» **What this task involves**
Take the records below and set down exactly the lines from the one with "iczynowy 400g" to the one with "Follow us on Facebook", ends included; do not copy the pictures.

Stored items from a collection:
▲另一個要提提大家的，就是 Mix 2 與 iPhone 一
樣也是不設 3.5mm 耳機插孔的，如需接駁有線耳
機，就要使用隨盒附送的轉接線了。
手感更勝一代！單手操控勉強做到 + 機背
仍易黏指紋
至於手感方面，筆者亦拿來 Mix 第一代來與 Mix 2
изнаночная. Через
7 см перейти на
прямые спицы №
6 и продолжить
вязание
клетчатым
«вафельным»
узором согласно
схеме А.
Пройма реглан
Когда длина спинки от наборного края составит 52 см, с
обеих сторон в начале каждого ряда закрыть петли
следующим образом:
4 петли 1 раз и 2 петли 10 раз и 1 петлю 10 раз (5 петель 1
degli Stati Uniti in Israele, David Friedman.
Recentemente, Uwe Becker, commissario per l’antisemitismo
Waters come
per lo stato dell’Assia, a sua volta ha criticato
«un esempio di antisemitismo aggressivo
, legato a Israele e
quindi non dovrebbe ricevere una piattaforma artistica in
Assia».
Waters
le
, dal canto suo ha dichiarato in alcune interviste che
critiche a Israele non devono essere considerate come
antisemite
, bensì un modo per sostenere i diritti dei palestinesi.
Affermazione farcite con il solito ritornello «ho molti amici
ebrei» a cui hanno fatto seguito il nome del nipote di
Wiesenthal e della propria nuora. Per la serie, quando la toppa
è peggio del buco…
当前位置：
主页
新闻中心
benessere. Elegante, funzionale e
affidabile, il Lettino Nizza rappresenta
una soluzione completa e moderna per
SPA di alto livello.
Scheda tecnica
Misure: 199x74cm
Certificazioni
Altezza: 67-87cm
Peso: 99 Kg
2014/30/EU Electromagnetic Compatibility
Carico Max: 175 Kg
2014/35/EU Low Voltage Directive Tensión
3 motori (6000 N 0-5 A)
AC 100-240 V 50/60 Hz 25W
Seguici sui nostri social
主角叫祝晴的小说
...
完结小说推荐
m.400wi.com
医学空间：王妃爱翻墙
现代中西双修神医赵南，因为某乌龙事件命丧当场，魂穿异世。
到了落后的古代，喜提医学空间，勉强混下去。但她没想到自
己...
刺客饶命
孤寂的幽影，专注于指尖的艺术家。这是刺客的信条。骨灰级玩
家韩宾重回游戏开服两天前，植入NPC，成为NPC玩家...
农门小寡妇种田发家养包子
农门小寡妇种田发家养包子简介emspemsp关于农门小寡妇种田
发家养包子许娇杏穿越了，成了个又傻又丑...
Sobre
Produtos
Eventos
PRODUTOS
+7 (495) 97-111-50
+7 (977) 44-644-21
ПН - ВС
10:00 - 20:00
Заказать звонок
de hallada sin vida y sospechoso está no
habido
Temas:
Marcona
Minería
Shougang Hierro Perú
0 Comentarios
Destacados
* * *
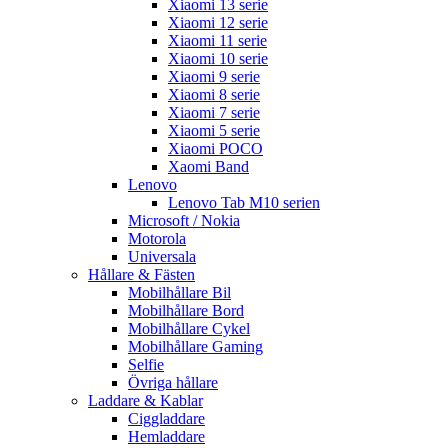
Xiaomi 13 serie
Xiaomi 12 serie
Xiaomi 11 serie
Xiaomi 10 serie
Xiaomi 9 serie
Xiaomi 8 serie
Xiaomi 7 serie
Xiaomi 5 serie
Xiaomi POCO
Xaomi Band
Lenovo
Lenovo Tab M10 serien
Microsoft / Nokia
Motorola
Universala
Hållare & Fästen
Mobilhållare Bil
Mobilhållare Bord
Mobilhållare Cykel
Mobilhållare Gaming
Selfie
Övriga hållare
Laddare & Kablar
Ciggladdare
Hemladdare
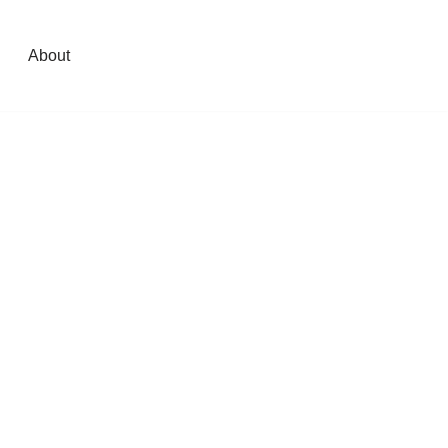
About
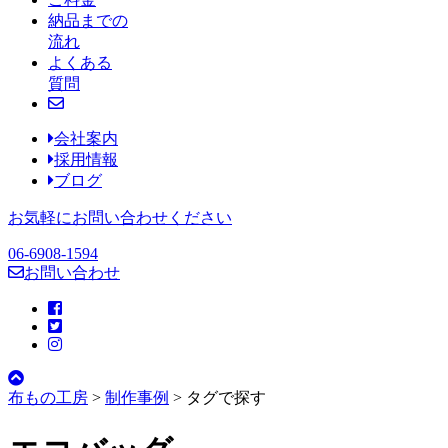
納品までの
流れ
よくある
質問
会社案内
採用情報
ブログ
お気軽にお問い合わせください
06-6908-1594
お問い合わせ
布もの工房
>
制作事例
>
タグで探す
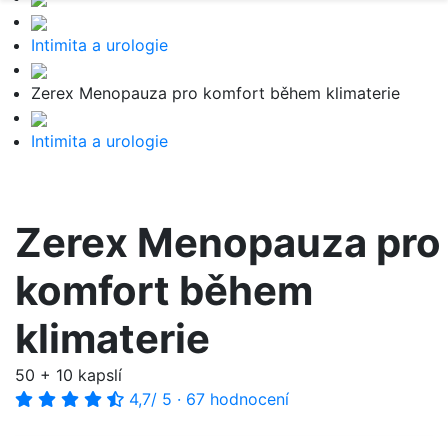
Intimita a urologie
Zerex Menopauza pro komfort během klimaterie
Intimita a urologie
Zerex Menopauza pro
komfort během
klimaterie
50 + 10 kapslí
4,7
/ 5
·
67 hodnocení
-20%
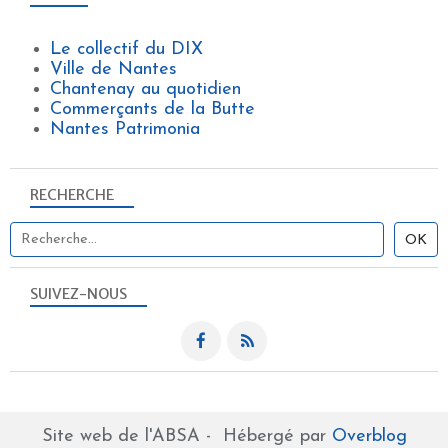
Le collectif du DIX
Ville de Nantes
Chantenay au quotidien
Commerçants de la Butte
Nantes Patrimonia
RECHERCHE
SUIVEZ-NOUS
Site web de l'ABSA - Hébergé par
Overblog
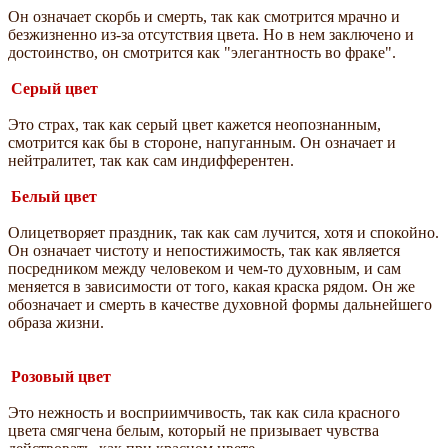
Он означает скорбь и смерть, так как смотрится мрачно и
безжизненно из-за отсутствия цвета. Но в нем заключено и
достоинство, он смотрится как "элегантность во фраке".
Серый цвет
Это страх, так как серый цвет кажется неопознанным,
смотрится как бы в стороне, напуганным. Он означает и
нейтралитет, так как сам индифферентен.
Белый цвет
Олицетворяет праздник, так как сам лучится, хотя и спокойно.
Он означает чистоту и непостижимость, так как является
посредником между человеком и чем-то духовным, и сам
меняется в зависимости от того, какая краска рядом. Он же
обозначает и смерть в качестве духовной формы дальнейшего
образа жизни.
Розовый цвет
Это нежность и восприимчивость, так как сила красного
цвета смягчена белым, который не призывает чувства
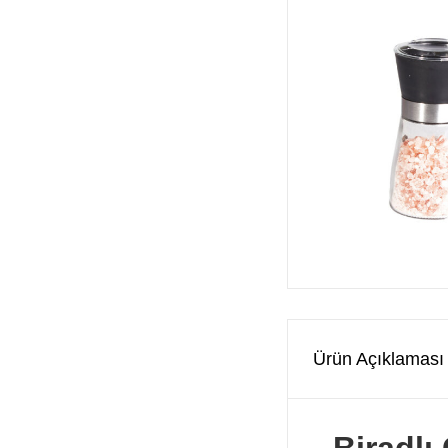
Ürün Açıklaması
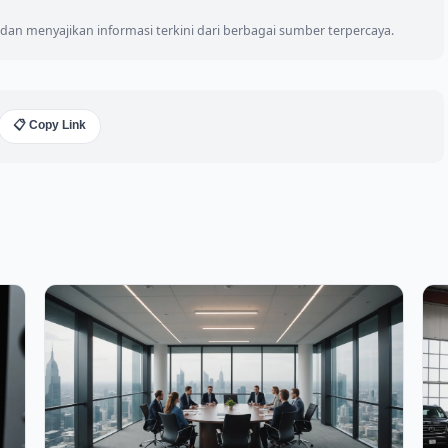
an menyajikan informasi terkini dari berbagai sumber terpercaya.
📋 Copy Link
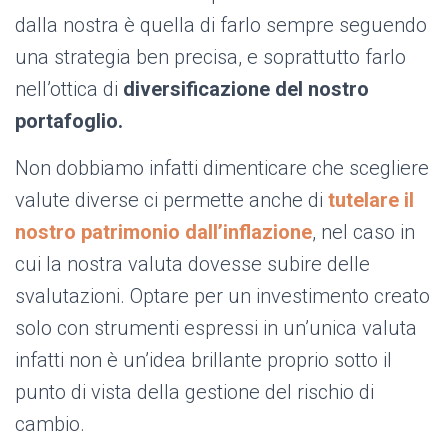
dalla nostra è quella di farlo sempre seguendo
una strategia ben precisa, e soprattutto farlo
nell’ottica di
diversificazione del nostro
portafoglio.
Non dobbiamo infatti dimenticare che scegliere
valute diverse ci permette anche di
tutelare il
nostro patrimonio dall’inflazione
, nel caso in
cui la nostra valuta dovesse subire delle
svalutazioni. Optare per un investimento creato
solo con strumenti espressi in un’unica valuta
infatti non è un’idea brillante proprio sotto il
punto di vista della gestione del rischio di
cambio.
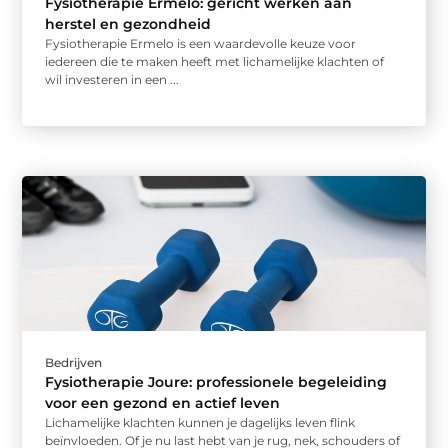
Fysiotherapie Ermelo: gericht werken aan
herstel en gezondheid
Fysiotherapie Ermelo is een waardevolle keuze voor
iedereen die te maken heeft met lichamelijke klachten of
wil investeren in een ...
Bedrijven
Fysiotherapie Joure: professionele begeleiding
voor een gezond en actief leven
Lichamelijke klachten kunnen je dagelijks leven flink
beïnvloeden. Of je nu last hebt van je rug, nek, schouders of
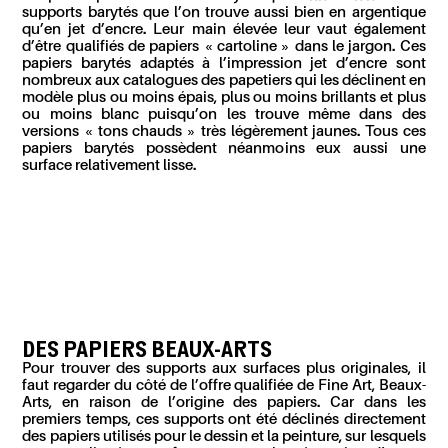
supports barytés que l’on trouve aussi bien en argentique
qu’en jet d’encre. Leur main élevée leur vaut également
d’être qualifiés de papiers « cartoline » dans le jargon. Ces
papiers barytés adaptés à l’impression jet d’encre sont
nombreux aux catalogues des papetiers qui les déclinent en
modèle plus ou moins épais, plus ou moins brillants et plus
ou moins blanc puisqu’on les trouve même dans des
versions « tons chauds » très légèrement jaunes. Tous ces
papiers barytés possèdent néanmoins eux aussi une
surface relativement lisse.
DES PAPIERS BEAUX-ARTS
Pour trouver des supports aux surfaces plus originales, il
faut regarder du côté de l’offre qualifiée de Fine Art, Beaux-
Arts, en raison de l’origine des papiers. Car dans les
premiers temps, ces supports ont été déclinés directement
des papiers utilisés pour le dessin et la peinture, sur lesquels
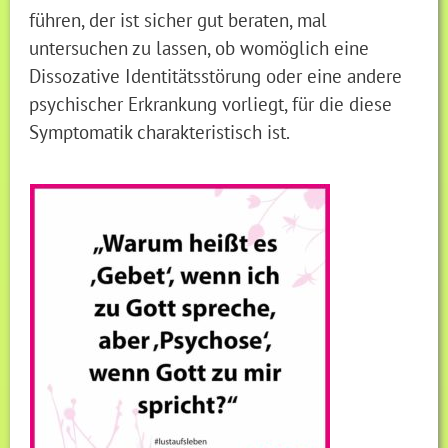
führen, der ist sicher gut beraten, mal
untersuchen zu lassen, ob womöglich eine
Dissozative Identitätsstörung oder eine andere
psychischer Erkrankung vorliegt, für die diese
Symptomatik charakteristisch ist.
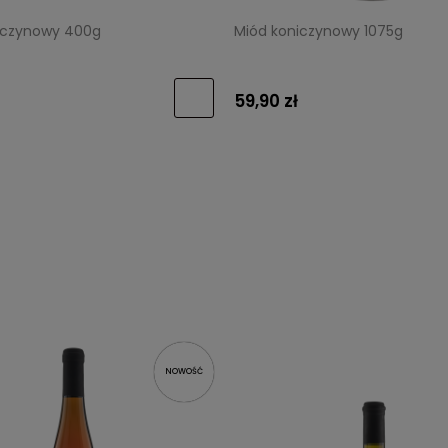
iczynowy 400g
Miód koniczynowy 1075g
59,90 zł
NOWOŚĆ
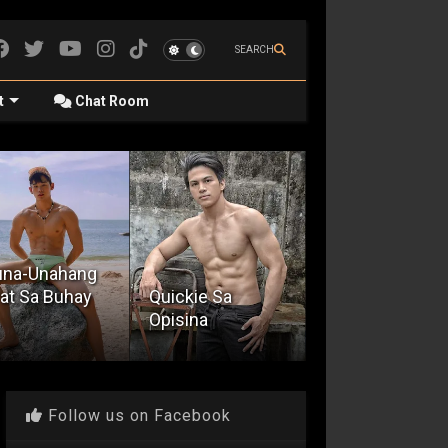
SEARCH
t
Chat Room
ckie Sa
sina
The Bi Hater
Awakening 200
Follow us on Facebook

» **Output of the task**
iczynowy 400g
Miód koniczynowy 1075g
59,90 zł
NOWOŚĆ
SEARCH
t
Chat Room
ckie Sa
sina
The Bi Hater
Awakening 200
Follow us on Facebook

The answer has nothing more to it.